Work item: The answer should be a faithful retyping of the records that follow, pictures excluded.

Data shown:
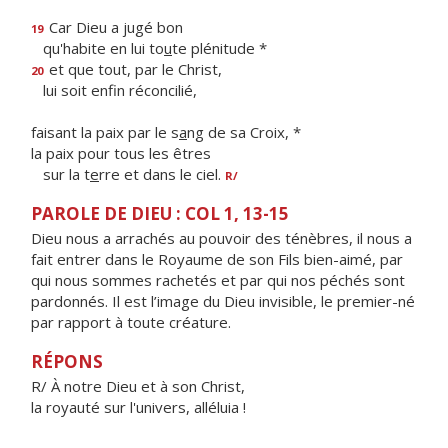
Car Dieu a jugé bon
19
qu'habite en lui to
u
te plénitude *
et que tout, par le Christ,
20
lui soit enf
n réconcilié,
faisant la paix par le s
a
ng de sa Croix, *
la paix pour tous les êtres
sur la t
e
rre et dans le ciel.
R/
PAROLE DE DIEU : COL 1, 13-15
Dieu nous a arrachés au pouvoir des ténèbres, il nous a
fait entrer dans le Royaume de son Fils bien-aimé, par
qui nous sommes rachetés et par qui nos péchés sont
pardonnés. Il est l’image du Dieu invisible, le premier-né
par rapport à toute créature.
RÉPONS
R/ À notre Dieu et à son Christ,
la royauté sur l'univers, alléluia !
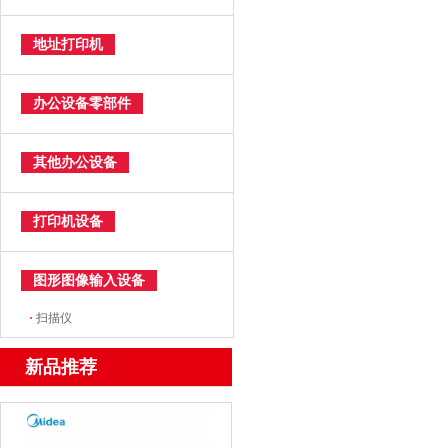
地址打印机
办公设备零部件
其他办公设备
打印机设备
图形图像输入设备
·
扫描仪
新品推荐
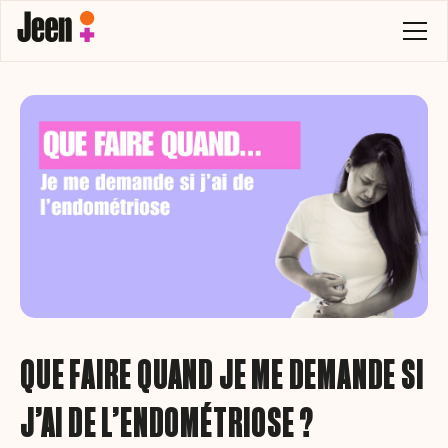
QUE FAIRE QUAND JE ME DEMANDE SI
J’AI DE L’ENDOMÉTRIOSE ?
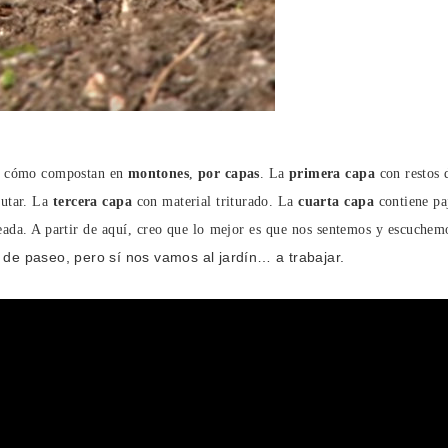
os, cómo compostan
en
montones
,
por capas
. La
primera capa
con restos 
tutar. La
tercera capa
con material triturado. La
cuarta capa
contiene pa
eseada. A partir de aquí, creo que lo mejor es que nos sentemos y escuchem
de paseo, pero sí nos vamos al jardín… a trabajar.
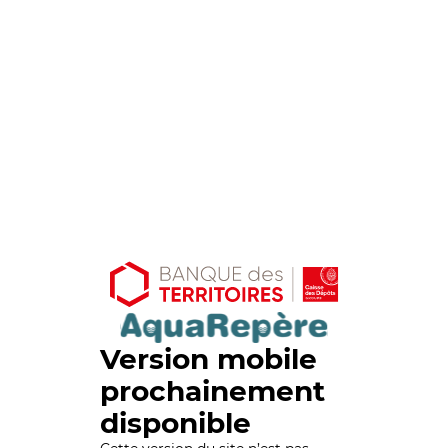
Version mobile
prochainement
disponible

Answer space:
Car Dieu a jugé bon
19
qu'habite en lui to
u
te plénitude *
et que tout, par le Christ,
20
lui soit enf
n réconcilié,
faisant la paix par le s
a
ng de sa Croix, *
la paix pour tous les êtres
sur la t
e
rre et dans le ciel.
R/
PAROLE DE DIEU : COL 1, 13-15
Dieu nous a arrachés au pouvoir des ténèbres, il nous a
fait entrer dans le Royaume de son Fils bien-aimé, par
qui nous sommes rachetés et par qui nos péchés sont
pardonnés. Il est l’image du Dieu invisible, le premier-né
par rapport à toute créature.
RÉPONS
R/ À notre Dieu et à son Christ,
la royauté sur l'univers, alléluia !
地址打印机
办公设备零部件
其他办公设备
打印机设备
图形图像输入设备
·
扫描仪
新品推荐
QUE FAIRE QUAND JE ME DEMANDE SI
J’AI DE L’ENDOMÉTRIOSE ?
os, cómo compostan
en
montones
,
por capas
. La
primera capa
con restos 
tutar. La
tercera capa
con material triturado. La
cuarta capa
contiene pa
eseada. A partir de aquí, creo que lo mejor es que nos sentemos y escuchem
de paseo, pero sí nos vamos al jardín… a trabajar.
Version mobile
prochainement
disponible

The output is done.